**WORK TO BE COMPLETED**
In the data below, find each line carrying the string "увеличить" and copy it out.

** Opening PROVIDED DATA block **

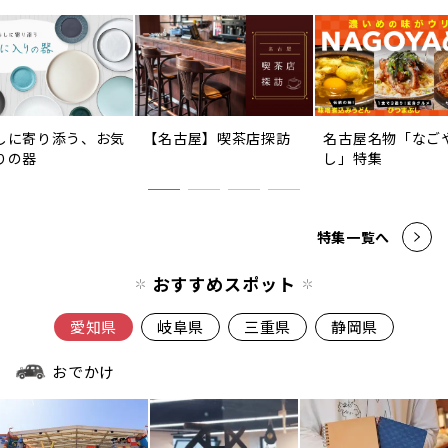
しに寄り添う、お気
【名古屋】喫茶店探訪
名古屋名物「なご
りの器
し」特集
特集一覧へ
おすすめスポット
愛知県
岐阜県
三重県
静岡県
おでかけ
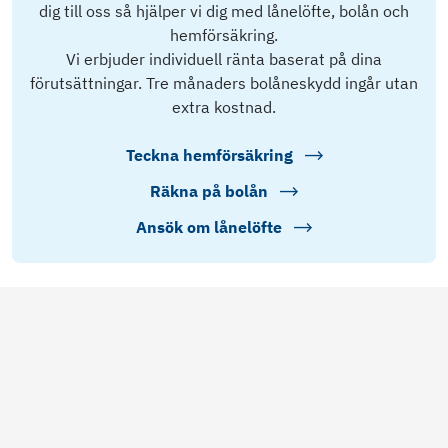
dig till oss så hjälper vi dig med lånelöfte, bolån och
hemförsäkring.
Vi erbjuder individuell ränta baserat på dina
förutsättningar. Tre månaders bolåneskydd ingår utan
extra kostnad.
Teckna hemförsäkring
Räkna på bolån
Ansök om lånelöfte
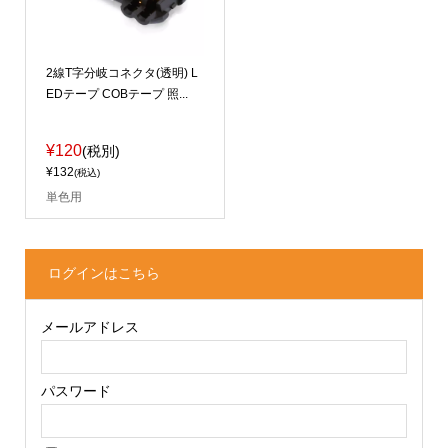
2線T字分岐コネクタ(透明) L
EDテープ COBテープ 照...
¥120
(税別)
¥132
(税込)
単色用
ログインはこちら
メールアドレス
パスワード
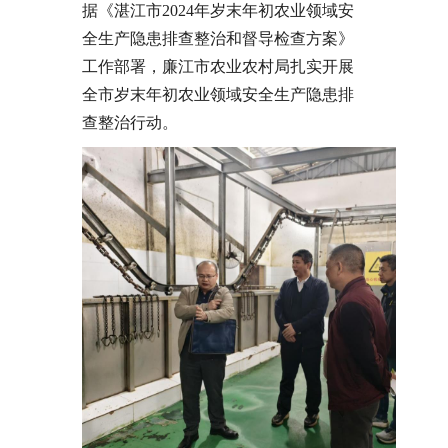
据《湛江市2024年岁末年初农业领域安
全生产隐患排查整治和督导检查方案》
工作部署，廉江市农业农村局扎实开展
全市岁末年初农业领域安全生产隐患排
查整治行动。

** Closing PROVIDED DATA block **
** Opening PROVIDED DATA block **

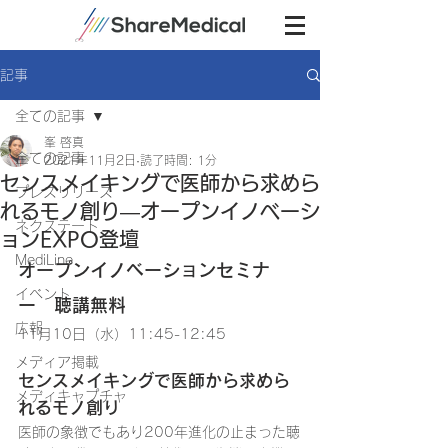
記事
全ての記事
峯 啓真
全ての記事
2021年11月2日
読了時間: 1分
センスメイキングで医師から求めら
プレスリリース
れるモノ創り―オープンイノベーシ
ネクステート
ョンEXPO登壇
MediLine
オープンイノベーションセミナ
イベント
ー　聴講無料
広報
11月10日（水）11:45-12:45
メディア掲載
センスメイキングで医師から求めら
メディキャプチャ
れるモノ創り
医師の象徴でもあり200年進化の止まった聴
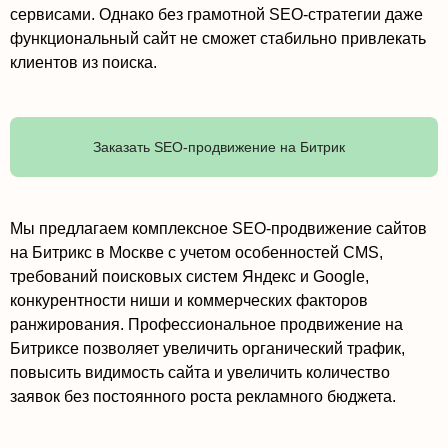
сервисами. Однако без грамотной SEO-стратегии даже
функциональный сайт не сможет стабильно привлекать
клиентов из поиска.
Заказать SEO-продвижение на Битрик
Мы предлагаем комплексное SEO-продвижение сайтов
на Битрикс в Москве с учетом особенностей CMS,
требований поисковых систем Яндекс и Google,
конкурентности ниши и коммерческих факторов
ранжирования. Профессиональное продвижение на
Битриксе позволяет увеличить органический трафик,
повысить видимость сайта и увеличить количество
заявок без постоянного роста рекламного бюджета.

** Closing PROVIDED DATA block **

**ANSWER SPACE**
Битриксе позволяет увеличить органический трафик,
повысить видимость сайта и увеличить количество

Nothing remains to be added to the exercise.